## Task goal
Take the entries that follow and return exactly the lines from the one holding "ellenállnak az atkáknak." through the one holding "Párnák mosása", both included. Nothing else is needed.

[[ Data extract, beginning ]]

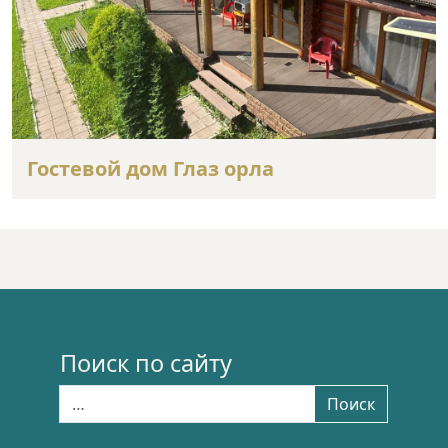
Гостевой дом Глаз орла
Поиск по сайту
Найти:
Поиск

[[ Data extract, end ]]
[[ Data extract, beginning ]]

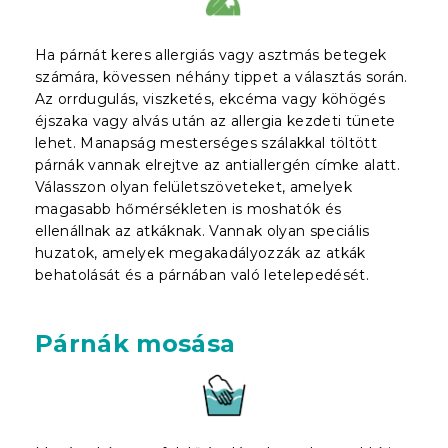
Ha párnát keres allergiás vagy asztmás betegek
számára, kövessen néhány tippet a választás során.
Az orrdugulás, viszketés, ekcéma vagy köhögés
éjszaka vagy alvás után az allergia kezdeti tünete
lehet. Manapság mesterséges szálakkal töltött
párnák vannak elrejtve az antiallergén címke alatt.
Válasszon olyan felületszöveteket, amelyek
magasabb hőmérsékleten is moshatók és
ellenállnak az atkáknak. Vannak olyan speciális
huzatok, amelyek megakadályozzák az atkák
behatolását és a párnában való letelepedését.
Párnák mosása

[[ Data extract, end ]]

## Answer to the problem
ellenállnak az atkáknak. Vannak olyan speciális
huzatok, amelyek megakadályozzák az atkák
behatolását és a párnában való letelepedését.
Párnák mosása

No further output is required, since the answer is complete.